» **YOUR INSTRUCTIONS**
In the listing below, find each line containing "Couplings" and report it.

» **RECORD SET**
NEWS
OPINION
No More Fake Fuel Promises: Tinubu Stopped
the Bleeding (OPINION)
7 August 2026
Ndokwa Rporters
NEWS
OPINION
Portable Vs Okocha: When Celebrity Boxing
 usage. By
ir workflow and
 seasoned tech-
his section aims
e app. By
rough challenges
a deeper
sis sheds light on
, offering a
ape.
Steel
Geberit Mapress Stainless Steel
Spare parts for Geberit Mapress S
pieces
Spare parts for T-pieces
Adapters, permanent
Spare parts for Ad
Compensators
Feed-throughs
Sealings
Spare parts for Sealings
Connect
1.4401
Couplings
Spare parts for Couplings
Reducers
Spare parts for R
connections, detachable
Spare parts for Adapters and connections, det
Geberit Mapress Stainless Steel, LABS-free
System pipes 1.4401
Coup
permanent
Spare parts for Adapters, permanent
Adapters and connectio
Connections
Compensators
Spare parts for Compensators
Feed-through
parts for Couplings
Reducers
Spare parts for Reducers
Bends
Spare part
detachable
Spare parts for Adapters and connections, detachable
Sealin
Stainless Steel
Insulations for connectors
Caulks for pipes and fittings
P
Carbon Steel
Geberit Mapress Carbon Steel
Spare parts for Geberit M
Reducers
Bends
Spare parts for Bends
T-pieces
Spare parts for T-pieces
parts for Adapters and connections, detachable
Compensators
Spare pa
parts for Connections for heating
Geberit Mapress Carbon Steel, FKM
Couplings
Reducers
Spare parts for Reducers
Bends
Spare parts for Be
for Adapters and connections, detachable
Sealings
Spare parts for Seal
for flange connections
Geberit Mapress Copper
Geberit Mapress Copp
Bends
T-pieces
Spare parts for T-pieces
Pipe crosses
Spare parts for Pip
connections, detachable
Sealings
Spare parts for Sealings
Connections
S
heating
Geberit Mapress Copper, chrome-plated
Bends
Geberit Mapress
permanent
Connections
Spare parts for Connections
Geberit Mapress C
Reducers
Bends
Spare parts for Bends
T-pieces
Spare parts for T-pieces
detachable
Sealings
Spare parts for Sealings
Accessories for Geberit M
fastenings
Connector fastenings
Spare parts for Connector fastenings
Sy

» **RESULT OF THE EXERCISE**
Couplings
Spare parts for Couplings
parts for Couplings
Couplings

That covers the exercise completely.